One of the longest tenure items on my “To-Do” exploration is to get the hang of the Google Earth API and learn how to create a web app around it. This was very exciting web technology when Google seemed to be moving Google Earth from a standalone application to a web-based solution. Unfortunately its web architecture was based around browser plug-ins which eventually lead to its death.
It made sense for Google Earth functionality to be folded into Google Maps, but that seemed to be a slow process of assimilation. It never occurred to me that there are other alternatives out there until I stumbled across a talk about NASA’s World Wind project. (A hands-on activity, too, with a sample project to play with.) The “Web World Wind” component of the project is a WebGL library for geo-spatial applications, which makes me excited about its potential for fun projects.
The Java edition of World Wind has (or at least used to) have functionality beyond our planet Earth. There were ways to have it display data sets from our moon or from Mars. Sadly the web edition has yet to pick up that functionality.

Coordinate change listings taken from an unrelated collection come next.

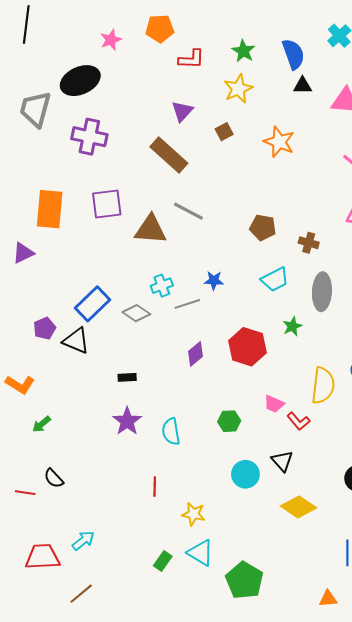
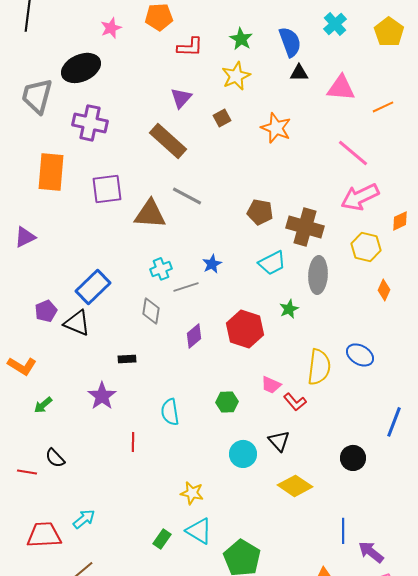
orange rectangle: (50, 209) -> (51, 172), moved
brown cross: (309, 243) -> (305, 227), size x1.8
blue star: (214, 280) -> (212, 264), turned -30
gray diamond: (136, 313) -> (151, 311), moved, turned 64
purple star: (127, 421) -> (102, 396), moved
red line: (155, 486) -> (133, 442), moved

JPL does currently expose a lot of Mars information in a web-browser accessible form on the Mars Trek site. According to the speaker of my talk, it was not built on World Wind. He believes it was built on Cesium, another WebGL library for global data visualization.
I thought there was only Google Earth, and now I know there are at least two other alternatives. Happiness.
The speaker of the talk is currently working in the JPL Ops Lab on the OnSight project, helping planetary scientists collaborate on Mars research using Microsoft’s Hololens for virtual presence on Mars. That sounds like an awesome job.